Warren Buffet, generally acknowledged as the world’s savviest investor, has substantially backed out of the stock market for the time being, selling 100 percent of his airline stocks. That’s a pretty bleak assessment of the leisure economy.

Rosenberg is similarly advising his clients to avoid stocks and, instead, buy gold.

A problem we have right now, in the panic of the pandemic, is that the government is paying people not to work; i.e. just giving them money. Nothing substantial is being accomplished except staving off the inevitable for a few months. A lot of suffering is coming.

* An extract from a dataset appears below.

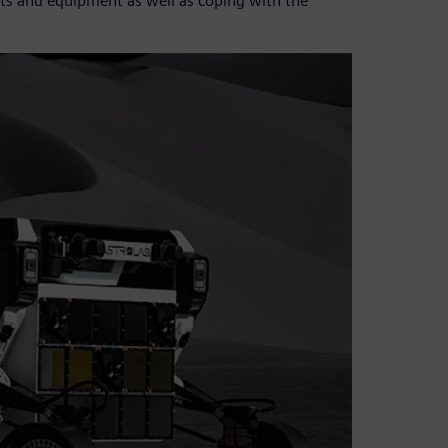
uts and equipment as well as coping with the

(In addition, the cheap credit infusion by the Fed is propping up the stock market. That’s why the market hasn’t yet collapsed. And, probably won’t. Because the market and the financial system is “too big to fail”; the Fed won’t let that happen. That’s why Wall Street brokers are optimistic…they can’t lose right now.)

During the Great Depression, the government helped people and the country by funding jobs which built infrastructure, like roads, bridges, dams, public utilities, and the like. I don’t hear either candidate talking up a plan for that in June 2020, but I can guarantee you that one will unfold once the election is over and the unlucky winner and his political party has to make lemonade out of sour lemons.

We are part way to a socialistic government right now, with the Federal government carrying the load for failed companies, providing cheap credit to successful ones, and flooding the economy with “stimulus” money to keep Joe Public from starving.

It’s going to get worse before it gets better. The world economy is in the same boat. There are no easy answers.

It must take a lot of guts to want to be President in the face of this catastrophe.